In The Prince and the Pauper for Chapters 23-24, what does Edward find strange as they walk to the jail?I just want the question answered!
As Edward walks to the jail with Miles Hendon in Chapter 24, he finds that the people on the street greet the spectacle of his impending incarceration with "marvelous indifference". No one seems to care that the king is there, let alone that he is going to jail, and Edward finds that very strange.
Of course, the people on the street have no idea that Edward is the king, which is why, when he is led away, they pay no attention. Edward is used to pomp and circumstance following him wherever he goes, but the streets are virtually deserted at this moment, and the few people who are out are interested in their own affairs,
"anxious to accomplish their errands as quickly as possible and then snugly house themselves from the rising wind and the gathering twilight. They (look) neither to the right nor to the left; they (pay) no attention to (the king's) party, they (do) not even seem to see them".
From all outward appearances, Edward is just another ragged urchin in the big city, but in his heart he is still a king. It is hard for him to get used to the idea that others do not see him as he sees himself, and do not treat him with the respect that he feels he deserves (Chapter 24).
As noted above, Edward wonders if the "spectacle" of a king going jail had ever been met with such "marvelous indifference" before. Anticipating Auden's "Musee of the Beaux Art," Twain shows how ordinary people are so caught up in the business of their own lives that they do not much notice what is going on around them. However, since Edward is dressed in rags, nobody can possibly know he is a royal. The shock has more to do with Edward's self perception than with the crowds on the street. He knows he is an important person, and so cannot help but notice when he is treated as someone who does not matter.
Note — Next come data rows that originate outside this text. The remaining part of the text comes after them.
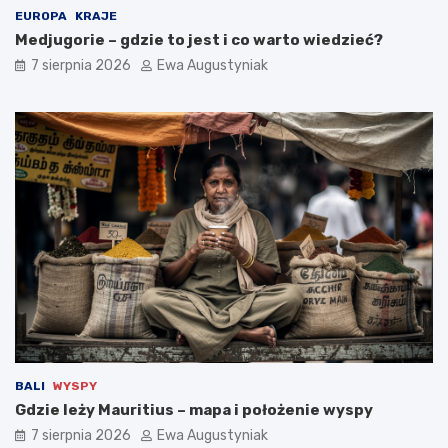
EUROPA
KRAJE
Medjugorie – gdzie to jest i co warto wiedzieć?
7 sierpnia 2026
Ewa Augustyniak
BALI
WYSPY
Gdzie leży Mauritius – mapa i położenie wyspy
7 sierpnia 2026
Ewa Augustyniak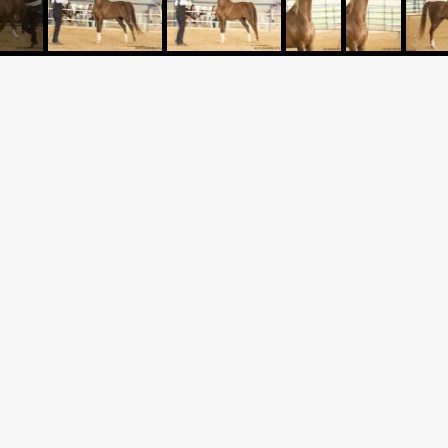
Criador: HARAS JM
RMARWN JM
Expositor: HARAS JM
ETHYF x LETHYF EL JAMAAL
Edward is getting an education unlike what most royals ever encounter. He is seeing life from below, from the point of view not only of an ordinary person but of one caught up in the criminal justice system. The justice system he encounters will no longer be theoretic to him: he has now experienced its ability to destroy people's lives. While surprising and harrowing, his time on the street can help, we hope, make him into a wiser and better king.